I never hated men until these disgusting trans beasts invade our space, and policing what we are or not entitles to, they call safeguarding our rights and titles transphobic and these creatures have the vile nerve to invade menopause groups, please explain to me why a fcking male needs to be there too?
These beasts claim that they are not stealing anything from us but with the same mouth they believe women organizations where Frankenstein transvestites are not allowed deserve to be boycotted.
They refuse to advocate for their own spaces and they link everything to racism, " Oh you don't want a trans woman in? well years ago they didn't let black people in"
These creeps don't understand that women's rights are not human rights, It's our rights and ours alone.
They try normalize slurs against us such as Uterus haver calling it a medical term, The medical term of a woman's body is " Adult human biological female"
Uterus haver or menstruator is a slur because even animals have a Uterus and can menstruate, when you address a woman by her organs then it's a slur because you are disregarding that she is a human first.
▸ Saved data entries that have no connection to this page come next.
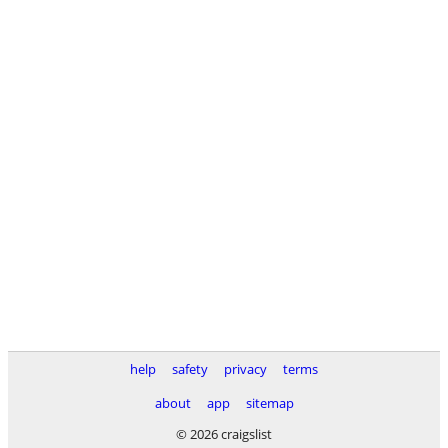
help
safety
privacy
terms
about
app
sitemap
© 2026 craigslist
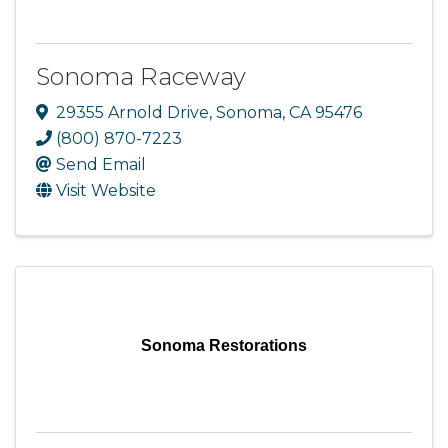
Sonoma Raceway
29355 Arnold Drive
,
Sonoma
,
CA
95476
(800) 870-7223
Send Email
Visit Website
Sonoma Restorations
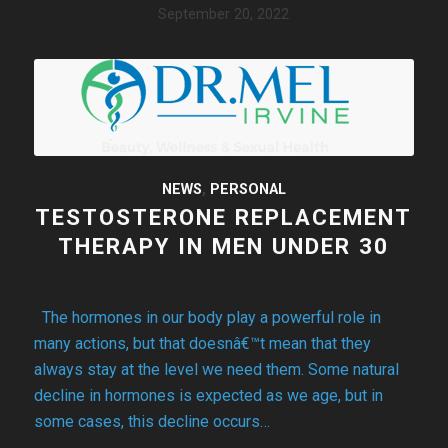
September 20, 2022
NEWS
,
PERSONAL
TESTOSTERONE REPLACEMENT
THERAPY IN MEN UNDER 30
The hormones in our body play a powerful role in
many actions, but that doesnâ€™t mean that they
always stay at the level we need them. Some natural
decline in hormones is expected as we age, but in
some cases, this decline occurs…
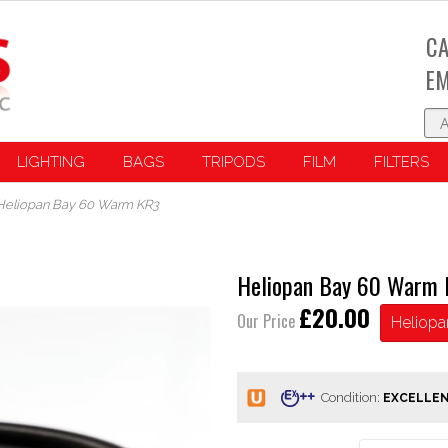
CA
EM
LIGHTING
BAGS
TRIPODS
FILM
FILTERS
Heliopan Bay 60 Warm KR3
Heliopan Bay 60 Warm
£20.00
Our Price
Heliopa
Condition:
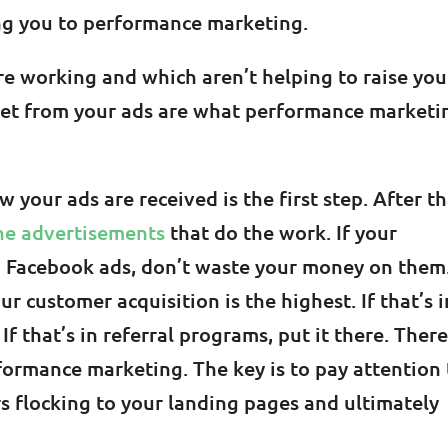
ing you to performance marketing.
e working and which aren’t helping to raise you
et from your ads are what performance marketi
your ads are received is the first step. After th
he advertisements
that do the work. If your
o Facebook ads, don’t waste your money on them
 customer acquisition is the highest. If that’s i
If that’s in referral programs, put it there. There
rformance marketing. The key is to pay attention 
s flocking to your landing pages and ultimately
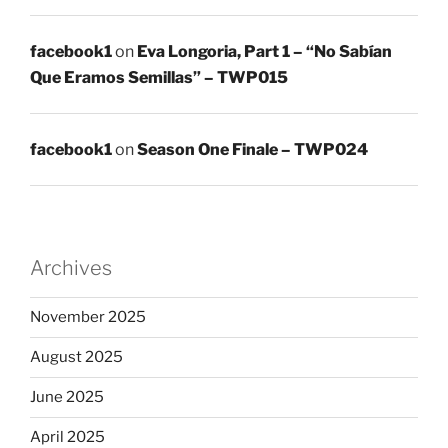
facebook1
on
Eva Longoria, Part 1 – “No Sabían
Que Eramos Semillas” – TWP015
facebook1
on
Season One Finale – TWP024
Archives
November 2025
August 2025
June 2025
April 2025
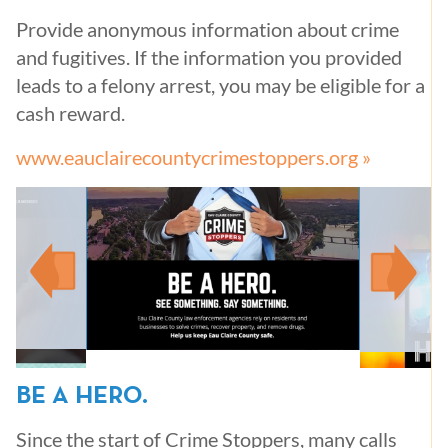
Provide anonymous information about crime
and fugitives. If the information you provided
leads to a felony arrest, you may be eligible for a
cash reward.
www.eauclairecountycrimestoppers.org »
BE A HERO.
Since the start of Crime Stoppers, many calls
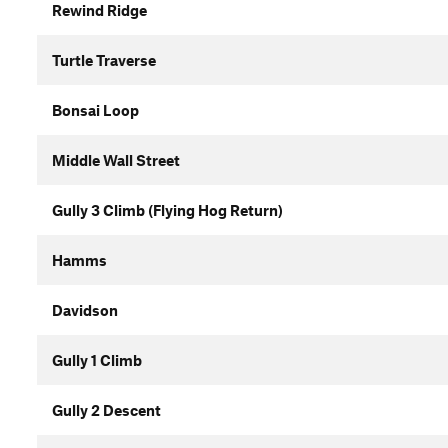
Rewind Ridge
Turtle Traverse
Bonsai Loop
Middle Wall Street
Gully 3 Climb (Flying Hog Return)
Hamms
Davidson
Gully 1 Climb
Gully 2 Descent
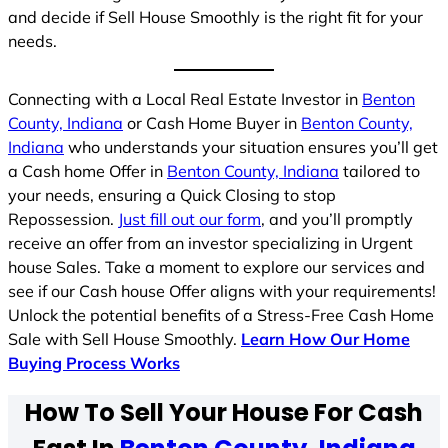
and decide if Sell House Smoothly is the right fit for your
needs.
Connecting with a Local Real Estate Investor in
Benton
County, Indiana
or Cash Home Buyer in
Benton County,
Indiana
who understands your situation ensures you’ll get
a Cash home Offer in
Benton County, Indiana
tailored to
your needs, ensuring a Quick Closing to stop
Repossession.
Just fill out our form
, and you’ll promptly
receive an offer from an investor specializing in Urgent
house Sales. Take a moment to explore our services and
see if our Cash house Offer aligns with your requirements!
Unlock the potential benefits of a Stress-Free Cash Home
Sale with Sell House Smoothly.
Learn How Our Home
Buying Process Works
How To Sell Your House For Cash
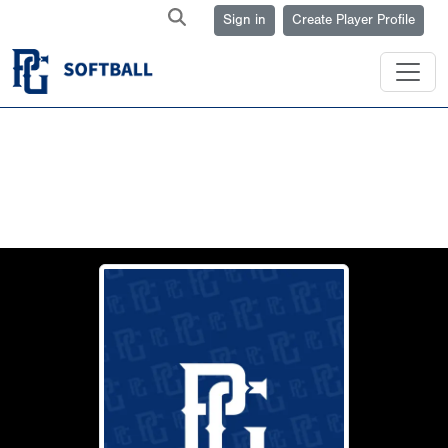
Sign in
Create Player Profile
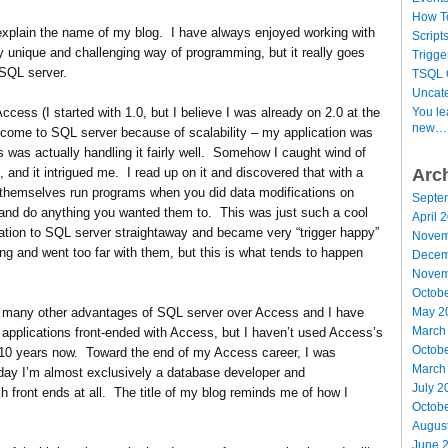
How T
d explain the name of my blog. I have always enjoyed working with
Script
ly unique and challenging way of programming, but it really goes
Trigge
 SQL server.
TSQL 
Uncat
You le
cess (I started with 1.0, but I believe I was already on 2.0 at the
new…
 come to SQL server because of scalability – my application was
ss was actually handling it fairly well. Somehow I caught wind of
Arc
, and it intrigued me. I read up on it and discovered that with a
 themselves run programs when you did data modifications on
Septe
and do anything you wanted them to. This was just such a cool
April 
ation to SQL server straightaway and became very “trigger happy”
Novem
ing and went too far with them, but this is what tends to happen
Decem
Novem
Octob
May 2
d many other advantages of SQL server over Access and I have
March
 applications front-ended with Access, but I haven’t used Access’s
Octob
 10 years now. Toward the end of my Access career, I was
March
day I’m almost exclusively a database developer and
July 2
h front ends at all. The title of my blog reminds me of how I
Octob
Augus
June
They have paved the way for more predators to enter our space because Identifying defies reality, a man in Texas invaded a woman's locker room completely Sky clad with his dong out saying he's a woman wanting to shower with the women and refused to leave.
A courageous Girl saved a preteen from being r@ped by a man and the woman of the year award goes to..
Dylan Mulvaney, A disgusting lowlife Man.
There is no such thing as a trans woman, Just invading predatory misogynists in wigs.
I could go on for hours giving reasons why I hate men with every viber of my being.
I don't understand how they are not embarrassed or have no shame spewing bs while showing their face on that site. It's pretty wild to me.
i know it feels like a curse right now. but trust me, it's a great gift. this will help you identify HVM more easily if one ever crosses your way ('cause they are rare). and if you never meet someone, just know you'll have more time and energy to yourself. i think hope is a weakness because it thriws us into bad decisions and terrible 'love' traps. beaing a realist is way better than being hopeful.
Men like that are not just coping. They are seething with rage. Single women are proof that women don't need men. They see women, especially women who live in houses as being hoarders of wealth they themselves can not own. They want to destroy everything women have independently.
There are still good men but not many. You have to carefully sort to find one. Even men who might have been okay once are corrupted by the toxic culture we have with instant information access. Ask your male relatives for a suggestion of someone they know who is decent. Men usually know men better, unless they themselves are stupidly naive.
Theyre war animals with astoundingly different brains than us.
They are our consumers more often than our partners.
I occasionally date them for shit I want while being a bitch to them, but never for love or ACTUAL protection. I don't let men into my home.
I'm so sorry that happened to you. What did the men say?